▶ _HOW TO COMPLETE THIS TASK_: Omit every picture, then return the listing verbatim.
********************
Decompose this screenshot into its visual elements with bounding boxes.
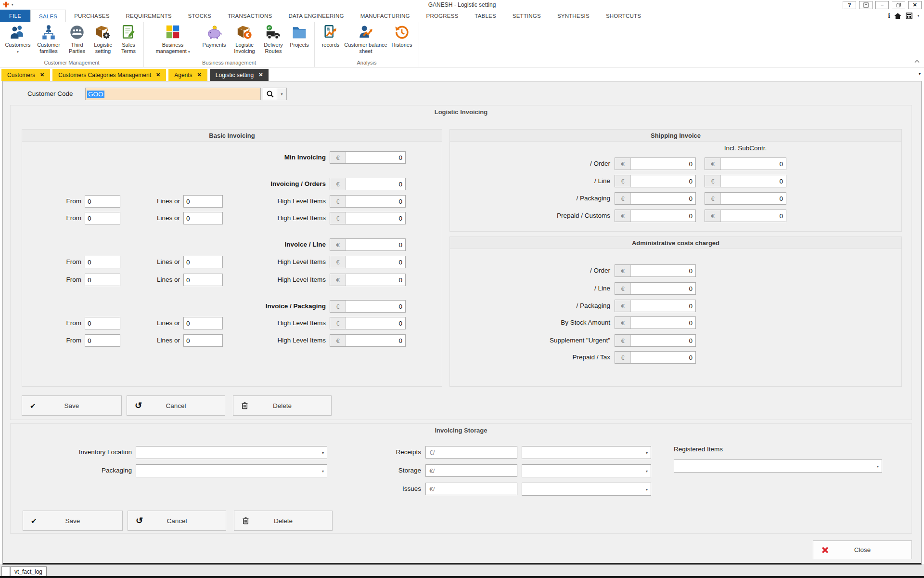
delete-button[interactable]: Delete bbox=[233, 395, 332, 416]
minimize-button[interactable]: – bbox=[875, 1, 889, 9]
admin-order-input[interactable] bbox=[631, 265, 695, 276]
high-level-items-input[interactable] bbox=[346, 335, 405, 346]
admin-line-input[interactable] bbox=[631, 283, 695, 294]
min-invoicing-input[interactable] bbox=[346, 152, 405, 163]
ribbon-button-customer-families[interactable]: Customer families bbox=[33, 24, 64, 54]
doc-tab-logistic-setting[interactable]: Logistic setting ✕ bbox=[210, 69, 269, 81]
money-field: € bbox=[705, 192, 786, 205]
ribbon-button-business-management[interactable]: Business management ▾ bbox=[147, 24, 199, 55]
high-level-items-input[interactable] bbox=[346, 274, 405, 286]
delete-button[interactable]: Delete bbox=[234, 511, 333, 531]
shipping-line-input[interactable] bbox=[631, 175, 695, 187]
lines-or-label: Lines or bbox=[133, 334, 180, 347]
tab-list-caret-icon[interactable]: ▾ bbox=[919, 72, 921, 76]
close-tab-icon[interactable]: ✕ bbox=[258, 72, 263, 78]
admin-packaging-input[interactable] bbox=[631, 300, 695, 312]
from-input[interactable] bbox=[85, 317, 120, 329]
high-level-items-input[interactable] bbox=[346, 196, 405, 207]
storage-unit-select[interactable]: ▾ bbox=[522, 464, 651, 477]
close-tab-icon[interactable]: ✕ bbox=[40, 72, 44, 78]
shipping-order-input[interactable] bbox=[631, 158, 695, 170]
menu-tab-sales[interactable]: SALES bbox=[30, 10, 66, 22]
ribbon-button-customers[interactable]: Customers ▾ bbox=[3, 24, 33, 55]
shipping-order-subcontr-input[interactable] bbox=[721, 158, 786, 170]
menu-tab-settings[interactable]: SETTINGS bbox=[504, 10, 549, 22]
ribbon-button-third-parties[interactable]: Third Parties bbox=[64, 24, 90, 54]
admin-prepaid-tax-input[interactable] bbox=[631, 352, 695, 363]
menu-tab-purchases[interactable]: PURCHASES bbox=[66, 10, 117, 22]
issues-unit-select[interactable]: ▾ bbox=[522, 483, 651, 496]
save-button[interactable]: ✔ Save bbox=[22, 395, 122, 416]
invoice-line-input[interactable] bbox=[346, 239, 405, 250]
ribbon-button-logistic-setting[interactable]: Logistic setting bbox=[90, 24, 116, 54]
ribbon-button-records[interactable]: records bbox=[318, 24, 344, 48]
shipping-prepaid-customs-input[interactable] bbox=[631, 210, 695, 222]
from-input[interactable] bbox=[85, 212, 120, 224]
high-level-items-input[interactable] bbox=[346, 256, 405, 268]
basic-invoicing-panel: Basic Invoicing Min Invoicing € Invoicin… bbox=[22, 129, 442, 387]
high-level-items-input[interactable] bbox=[346, 317, 405, 329]
menu-tab-file[interactable]: FILE bbox=[0, 10, 30, 22]
menu-tab-manufacturing[interactable]: MANUFACTURING bbox=[352, 10, 418, 22]
shipping-packaging-subcontr-input[interactable] bbox=[721, 193, 786, 204]
from-input[interactable] bbox=[85, 256, 120, 268]
menu-tab-tables[interactable]: TABLES bbox=[466, 10, 504, 22]
ribbon-button-sales-terms[interactable]: Sales Terms bbox=[116, 24, 141, 54]
close-button[interactable]: Close bbox=[813, 540, 912, 559]
doc-tab-customers-categories-management[interactable]: Customers Categories Management ✕ bbox=[52, 69, 166, 81]
admin-by-stock-amount-input[interactable] bbox=[631, 317, 695, 328]
menu-tab-stocks[interactable]: STOCKS bbox=[180, 10, 219, 22]
ribbon-button-logistic-invoicing[interactable]: € Logistic Invoicing bbox=[230, 24, 259, 54]
ribbon-button-customer-balance-sheet[interactable]: Customer balance sheet bbox=[344, 24, 388, 54]
receipts-input[interactable] bbox=[438, 447, 517, 458]
menu-tab-requirements[interactable]: REQUIREMENTS bbox=[118, 10, 180, 22]
info-icon[interactable]: i bbox=[888, 12, 890, 20]
ribbon-collapse-icon[interactable] bbox=[914, 56, 920, 65]
ribbon-button-projects[interactable]: Projects bbox=[287, 24, 311, 48]
home-icon[interactable] bbox=[894, 13, 901, 19]
shipping-packaging-input[interactable] bbox=[631, 193, 695, 204]
close-tab-icon[interactable]: ✕ bbox=[197, 72, 202, 78]
from-input[interactable] bbox=[85, 195, 120, 208]
ribbon-pin-button[interactable] bbox=[859, 1, 873, 9]
restore-button[interactable] bbox=[892, 1, 905, 9]
status-tab-vt-fact-log[interactable]: vt_fact_log bbox=[10, 566, 47, 577]
packaging-select[interactable]: ▾ bbox=[136, 464, 327, 477]
ribbon-button-delivery-routes[interactable]: Delivery Routes bbox=[259, 24, 287, 54]
calculator-icon[interactable] bbox=[906, 13, 912, 19]
cancel-button[interactable]: ↺ Cancel bbox=[128, 511, 226, 531]
invoice-packaging-input[interactable] bbox=[346, 301, 405, 312]
search-dropdown-button[interactable]: ▾ bbox=[277, 88, 287, 100]
customer-code-input[interactable]: GOO bbox=[85, 88, 261, 100]
close-tab-icon[interactable]: ✕ bbox=[156, 72, 160, 78]
menu-tab-synthesis[interactable]: SYNTHESIS bbox=[549, 10, 598, 22]
search-button[interactable] bbox=[263, 88, 277, 100]
from-input[interactable] bbox=[85, 274, 120, 286]
help-button[interactable]: ? bbox=[843, 1, 856, 9]
ribbon-button-histories[interactable]: Histories bbox=[388, 24, 416, 48]
menu-tab-data-engineering[interactable]: DATA ENGINEERING bbox=[280, 10, 352, 22]
admin-supplement-urgent-input[interactable] bbox=[631, 335, 695, 346]
doc-tab-agents[interactable]: Agents ✕ bbox=[168, 69, 207, 81]
invoicing-orders-input[interactable] bbox=[346, 178, 405, 190]
close-window-button[interactable]: ✕ bbox=[908, 1, 922, 9]
menu-tab-progress[interactable]: PROGRESS bbox=[418, 10, 467, 22]
ribbon-button-payments[interactable]: Payments bbox=[199, 24, 230, 48]
registered-items-select[interactable]: ▾ bbox=[674, 460, 882, 473]
from-input[interactable] bbox=[85, 334, 120, 347]
storage-label: Storage bbox=[347, 464, 421, 477]
shipping-line-subcontr-input[interactable] bbox=[721, 175, 786, 187]
doc-tab-customers[interactable]: Customers ✕ bbox=[1, 69, 50, 81]
save-button[interactable]: ✔ Save bbox=[23, 511, 123, 531]
menu-tab-transactions[interactable]: TRANSACTIONS bbox=[219, 10, 281, 22]
calculator-caret-icon[interactable]: ▾ bbox=[917, 14, 919, 18]
inventory-location-select[interactable]: ▾ bbox=[136, 446, 327, 459]
high-level-items-input[interactable] bbox=[346, 212, 405, 224]
shipping-prepaid-customs-subcontr-input[interactable] bbox=[721, 210, 786, 222]
issues-input[interactable] bbox=[438, 483, 517, 495]
menu-tab-shortcuts[interactable]: SHORTCUTS bbox=[598, 10, 649, 22]
receipts-unit-select[interactable]: ▾ bbox=[522, 446, 651, 459]
cancel-button[interactable]: ↺ Cancel bbox=[127, 395, 225, 416]
status-tab-empty[interactable] bbox=[1, 566, 10, 577]
storage-input[interactable] bbox=[438, 465, 517, 476]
********************
▶ _RESPONSE_:
Decompose this screenshot into its visual elements with bounding boxes.
delete-button[interactable]: Delete bbox=[233, 395, 332, 416]
minimize-button[interactable]: – bbox=[875, 1, 889, 9]
admin-order-input[interactable] bbox=[631, 265, 695, 276]
high-level-items-input[interactable] bbox=[346, 335, 405, 346]
admin-line-input[interactable] bbox=[631, 283, 695, 294]
min-invoicing-input[interactable] bbox=[346, 152, 405, 163]
ribbon-button-customer-families[interactable]: Customer families bbox=[33, 24, 64, 54]
doc-tab-logistic-setting[interactable]: Logistic setting ✕ bbox=[210, 69, 269, 81]
money-field: € bbox=[705, 192, 786, 205]
ribbon-button-business-management[interactable]: Business management ▾ bbox=[147, 24, 199, 55]
high-level-items-input[interactable] bbox=[346, 274, 405, 286]
delete-button[interactable]: Delete bbox=[234, 511, 333, 531]
shipping-line-input[interactable] bbox=[631, 175, 695, 187]
lines-or-label: Lines or bbox=[133, 334, 180, 347]
tab-list-caret-icon[interactable]: ▾ bbox=[919, 72, 921, 76]
close-tab-icon[interactable]: ✕ bbox=[258, 72, 263, 78]
admin-packaging-input[interactable] bbox=[631, 300, 695, 312]
from-input[interactable] bbox=[85, 317, 120, 329]
high-level-items-input[interactable] bbox=[346, 196, 405, 207]
storage-unit-select[interactable]: ▾ bbox=[522, 464, 651, 477]
close-tab-icon[interactable]: ✕ bbox=[40, 72, 44, 78]
shipping-order-input[interactable] bbox=[631, 158, 695, 170]
menu-tab-sales[interactable]: SALES bbox=[30, 10, 66, 22]
ribbon-button-customers[interactable]: Customers ▾ bbox=[3, 24, 33, 55]
shipping-order-subcontr-input[interactable] bbox=[721, 158, 786, 170]
menu-tab-settings[interactable]: SETTINGS bbox=[504, 10, 549, 22]
ribbon-button-third-parties[interactable]: Third Parties bbox=[64, 24, 90, 54]
admin-prepaid-tax-input[interactable] bbox=[631, 352, 695, 363]
menu-tab-purchases[interactable]: PURCHASES bbox=[66, 10, 117, 22]
issues-unit-select[interactable]: ▾ bbox=[522, 483, 651, 496]
save-button[interactable]: ✔ Save bbox=[22, 395, 122, 416]
invoice-line-input[interactable] bbox=[346, 239, 405, 250]
ribbon-button-logistic-setting[interactable]: Logistic setting bbox=[90, 24, 116, 54]
ribbon-button-records[interactable]: records bbox=[318, 24, 344, 48]
shipping-prepaid-customs-input[interactable] bbox=[631, 210, 695, 222]
from-input[interactable] bbox=[85, 212, 120, 224]
high-level-items-input[interactable] bbox=[346, 256, 405, 268]
basic-invoicing-panel: Basic Invoicing Min Invoicing € Invoicin… bbox=[22, 129, 442, 387]
high-level-items-input[interactable] bbox=[346, 317, 405, 329]
menu-tab-file[interactable]: FILE bbox=[0, 10, 30, 22]
menu-tab-manufacturing[interactable]: MANUFACTURING bbox=[352, 10, 418, 22]
shipping-packaging-subcontr-input[interactable] bbox=[721, 193, 786, 204]
from-input[interactable] bbox=[85, 256, 120, 268]
menu-tab-tables[interactable]: TABLES bbox=[466, 10, 504, 22]
ribbon-button-sales-terms[interactable]: Sales Terms bbox=[116, 24, 141, 54]
close-button[interactable]: Close bbox=[813, 540, 912, 559]
doc-tab-customers-categories-management[interactable]: Customers Categories Management ✕ bbox=[52, 69, 166, 81]
admin-by-stock-amount-input[interactable] bbox=[631, 317, 695, 328]
menu-tab-stocks[interactable]: STOCKS bbox=[180, 10, 219, 22]
ribbon-button-logistic-invoicing[interactable]: € Logistic Invoicing bbox=[230, 24, 259, 54]
ribbon-button-customer-balance-sheet[interactable]: Customer balance sheet bbox=[344, 24, 388, 54]
receipts-input[interactable] bbox=[438, 447, 517, 458]
menu-tab-requirements[interactable]: REQUIREMENTS bbox=[118, 10, 180, 22]
info-icon[interactable]: i bbox=[888, 12, 890, 20]
ribbon-collapse-icon[interactable] bbox=[914, 56, 920, 65]
ribbon-button-projects[interactable]: Projects bbox=[287, 24, 311, 48]
home-icon[interactable] bbox=[894, 13, 901, 19]
shipping-packaging-input[interactable] bbox=[631, 193, 695, 204]
close-tab-icon[interactable]: ✕ bbox=[197, 72, 202, 78]
from-input[interactable] bbox=[85, 195, 120, 208]
ribbon-pin-button[interactable] bbox=[859, 1, 873, 9]
restore-button[interactable] bbox=[892, 1, 905, 9]
status-tab-vt-fact-log[interactable]: vt_fact_log bbox=[10, 566, 47, 577]
packaging-select[interactable]: ▾ bbox=[136, 464, 327, 477]
ribbon-button-delivery-routes[interactable]: Delivery Routes bbox=[259, 24, 287, 54]
calculator-icon[interactable] bbox=[906, 13, 912, 19]
cancel-button[interactable]: ↺ Cancel bbox=[128, 511, 226, 531]
invoice-packaging-input[interactable] bbox=[346, 301, 405, 312]
search-dropdown-button[interactable]: ▾ bbox=[277, 88, 287, 100]
customer-code-input[interactable]: GOO bbox=[85, 88, 261, 100]
close-tab-icon[interactable]: ✕ bbox=[156, 72, 160, 78]
menu-tab-synthesis[interactable]: SYNTHESIS bbox=[549, 10, 598, 22]
search-button[interactable] bbox=[263, 88, 277, 100]
from-input[interactable] bbox=[85, 274, 120, 286]
help-button[interactable]: ? bbox=[843, 1, 856, 9]
ribbon-button-histories[interactable]: Histories bbox=[388, 24, 416, 48]
menu-tab-data-engineering[interactable]: DATA ENGINEERING bbox=[280, 10, 352, 22]
admin-supplement-urgent-input[interactable] bbox=[631, 335, 695, 346]
doc-tab-agents[interactable]: Agents ✕ bbox=[168, 69, 207, 81]
invoicing-orders-input[interactable] bbox=[346, 178, 405, 190]
close-window-button[interactable]: ✕ bbox=[908, 1, 922, 9]
menu-tab-progress[interactable]: PROGRESS bbox=[418, 10, 467, 22]
ribbon-button-payments[interactable]: Payments bbox=[199, 24, 230, 48]
registered-items-select[interactable]: ▾ bbox=[674, 460, 882, 473]
from-input[interactable] bbox=[85, 334, 120, 347]
storage-label: Storage bbox=[347, 464, 421, 477]
shipping-line-subcontr-input[interactable] bbox=[721, 175, 786, 187]
doc-tab-customers[interactable]: Customers ✕ bbox=[1, 69, 50, 81]
save-button[interactable]: ✔ Save bbox=[23, 511, 123, 531]
menu-tab-transactions[interactable]: TRANSACTIONS bbox=[219, 10, 281, 22]
calculator-caret-icon[interactable]: ▾ bbox=[917, 14, 919, 18]
inventory-location-select[interactable]: ▾ bbox=[136, 446, 327, 459]
high-level-items-input[interactable] bbox=[346, 212, 405, 224]
shipping-prepaid-customs-subcontr-input[interactable] bbox=[721, 210, 786, 222]
issues-input[interactable] bbox=[438, 483, 517, 495]
menu-tab-shortcuts[interactable]: SHORTCUTS bbox=[598, 10, 649, 22]
receipts-unit-select[interactable]: ▾ bbox=[522, 446, 651, 459]
cancel-button[interactable]: ↺ Cancel bbox=[127, 395, 225, 416]
status-tab-empty[interactable] bbox=[1, 566, 10, 577]
storage-input[interactable] bbox=[438, 465, 517, 476]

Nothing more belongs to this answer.